Max didn’t miss a beat. “No one’s as fit as you, Your Honor.”
Corny, Ellie thought, but what was the right response to that question, under the circumstances?
“And what do you, Mr. Donovan, think about your witness’s attire today?”
“Your Honor?” Donovan asked.
“Off the record for a moment,” he said to the court reporter. “Only five visits to the courthouse and yet I remembered this witness. And let’s be clear here. We all know what it is about her that would have stood out in my recollection. And now here she is in these butch pants—trousers, let’s say.”
Part of Ellie wanted to tell this man that beneath her simple gray flat-front pants she wore a black thong bikini, but she dressed for court this way for a reason. She dressed this way because most judges and jurors had expectations. And they weren’t the same as Knight’s expectations.
Knight wasn’t interested in her inner monologue. He was on his own roll.

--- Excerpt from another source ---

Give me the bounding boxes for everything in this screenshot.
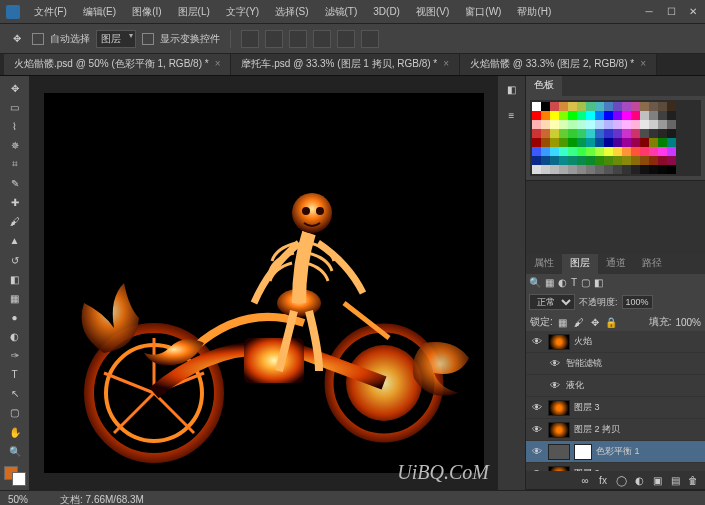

“When I first joined the bench, I heralded the first wave of lady litigators. They always wore skirts. High heels. Silk blouses. And then came the menswear trend, and these women started showing up in trousers and oxford shirts. Now the gals have it back to the way it was. Dresses. Skirts. Legs. Heels. Except for you, Officer. Hatcher, you said? You’ve got your best assets covered up. You look like a boy. Not to mention, my clerk tells me that you and Donovan here are quite the item. I mean, what if Donovan showed up here tomorrow in a dress? How would you feel about that?”